During this weekend I went to London for the first time ever. I know it sounds quite strange: not many people went, e.g., twice to Bratislava but never to London I actually always wanted to visit the city on the Thames, since I was a child. I don’t even remember how many time I’ve been asking my mother to let me go to London (especially when Ryanair started operating from Brescia) but, eventually, when I first traveled alone I went to Paris. Since then I changed my mind and I always thought that London could have been waiting: it was such a trivial destination that I wanted to visit more exotic places first, as if they could disappear, as if I couldn’t have had the chance to visit them anymore. After visiting St Petersburg last summer I somehow completed the list of the European cities I didn’t want to miss and living in Amsterdam gave me the opportunity to explore a bit more of western Europe: visiting London was a natural consequence.
I had my flight on Friday night to Stansted (read: on the other side of the known universe) but thanks to the time difference the airplane landed before it took off Anyway, I managed to get to the city quite fast although the Stansted Express was more expensive than fast.
On Saturday I walked with James along the Thames from Waterloo station to the Tate Modern gallery, the highlight of my London visit (after Starbucks ok, it’s not funny, I know). The most interesting artwork was Shibboleth:
Doris Salcedo’s installation takes the form of a 167 meter long, meandering crack in the floor of the Turbine Hall, initially a hairline crack and eventually widening to a few inches and around two feet deep. The crack was made by opening up the floor and then inserting a cast from a Colombian rock face.
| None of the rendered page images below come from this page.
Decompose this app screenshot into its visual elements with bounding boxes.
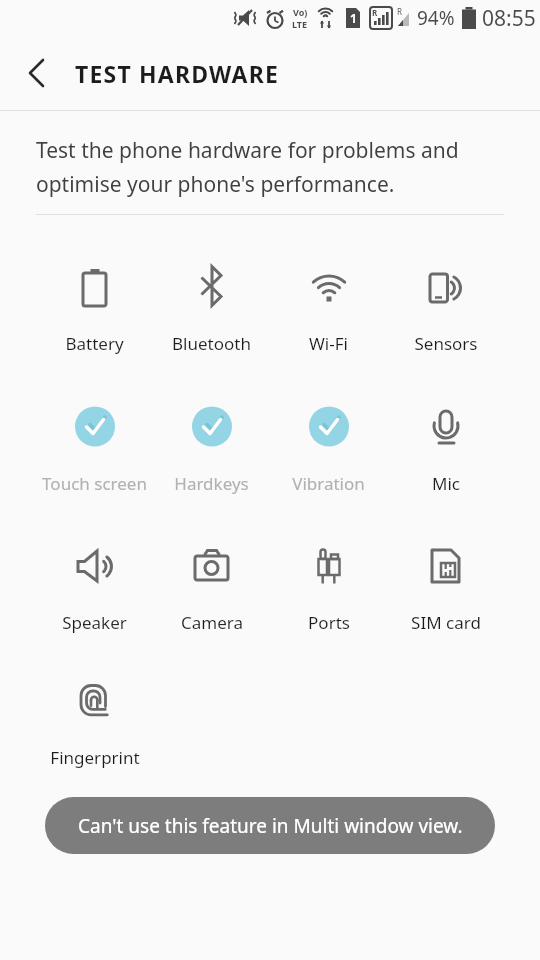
button[interactable]: Speaker — [36, 541, 153, 634]
staticText: 08:55 — [482, 4, 536, 33]
staticText: 94% — [417, 5, 455, 31]
staticText: Ports — [308, 611, 350, 634]
staticText: Test the phone hardware for problems and… — [36, 136, 459, 198]
staticText: Can't use this feature in Multi window v… — [78, 813, 463, 839]
button[interactable]: Touch screen — [36, 402, 153, 495]
staticText: Speaker — [62, 611, 127, 634]
staticText: Battery — [65, 332, 124, 355]
staticText: Camera — [181, 611, 243, 634]
staticText: Vibration — [292, 472, 365, 495]
button[interactable]: Vibration — [270, 402, 387, 495]
button[interactable]: Sensors — [387, 262, 504, 355]
button[interactable]: Mic — [387, 402, 504, 495]
button[interactable]: Can't use this feature in Multi window v… — [45, 797, 495, 854]
button[interactable]: Ports — [270, 541, 387, 634]
staticText: Wi-Fi — [309, 332, 348, 355]
staticText: Fingerprint — [50, 746, 140, 769]
staticText: Vo) — [293, 6, 308, 18]
button[interactable] — [12, 49, 60, 97]
staticText: Sensors — [414, 332, 478, 355]
staticText: Touch screen — [42, 472, 147, 495]
button[interactable]: Camera — [153, 541, 270, 634]
button[interactable]: Hardkeys — [153, 402, 270, 495]
button[interactable]: Bluetooth — [153, 262, 270, 355]
staticText: TEST HARDWARE — [75, 58, 280, 89]
staticText: 1 — [350, 10, 357, 26]
button[interactable]: SIM card — [387, 541, 504, 634]
button[interactable]: Fingerprint — [36, 676, 153, 769]
staticText: Hardkeys — [174, 472, 249, 495]
staticText: R — [372, 7, 378, 18]
staticText: Mic — [432, 472, 460, 495]
button[interactable]: Battery — [36, 262, 153, 355]
staticText: Bluetooth — [172, 332, 251, 355]
staticText: LTE — [292, 18, 308, 30]
staticText: SIM card — [411, 611, 481, 634]
staticText: R — [397, 6, 402, 17]
button[interactable]: Wi-Fi — [270, 262, 387, 355]
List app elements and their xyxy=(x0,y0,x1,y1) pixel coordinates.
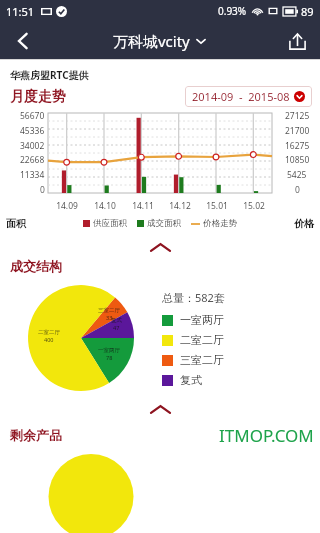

A Tate spokesperson said
She’s not specifying how it’s been done. What she wants is for people to think about what’s real and what’s not.
Salcedo said of the work
It represents borders, the experience of immigrants, the experience of segregation, the experience of racial hatred. It is the experience of a Third World person coming into the heart of Europe. For example, the space which illegal immigrants occupy is a negative space. And so this piece is a negative space.
It really is one of the best modern art installations I’ve ever seen: it was, together with the Gherkin, one of the most beautiful buildings in the world, worth the whole trip to London. Unfortunately it will be at Tate Modern only until April, 8.
Later, we walked on the Millennium Bridge to St Paul’s Cathedral and then to Trafalgar Square which is apparently not James’ favorite London spot… We strolled around even further watching all the interesting shops we found on the way to King’s Arms, a famous bear bar in SOHO. I can’t repeat myself enough: thanks to the smoking ban, places like that are even more attractive! I loved the medieval carpet At King’s Arms I also met Mark with whom I went to Westminster and later to King’s Cross and St Pancras railway stations: the Big
Bang Ben is really impressive.
In the night I met James again: we had a delicious dinner and we watched the movie 28 Days Later and a bit of TV, like this wonderful commercial:
Btw, James once asked whether I grew up in Germany or Netherlands because my accent was in some way very Germanic 😕 Apparently it depends on which word I’m trying to pronounce: sometimes I sound German, sometimes Italian.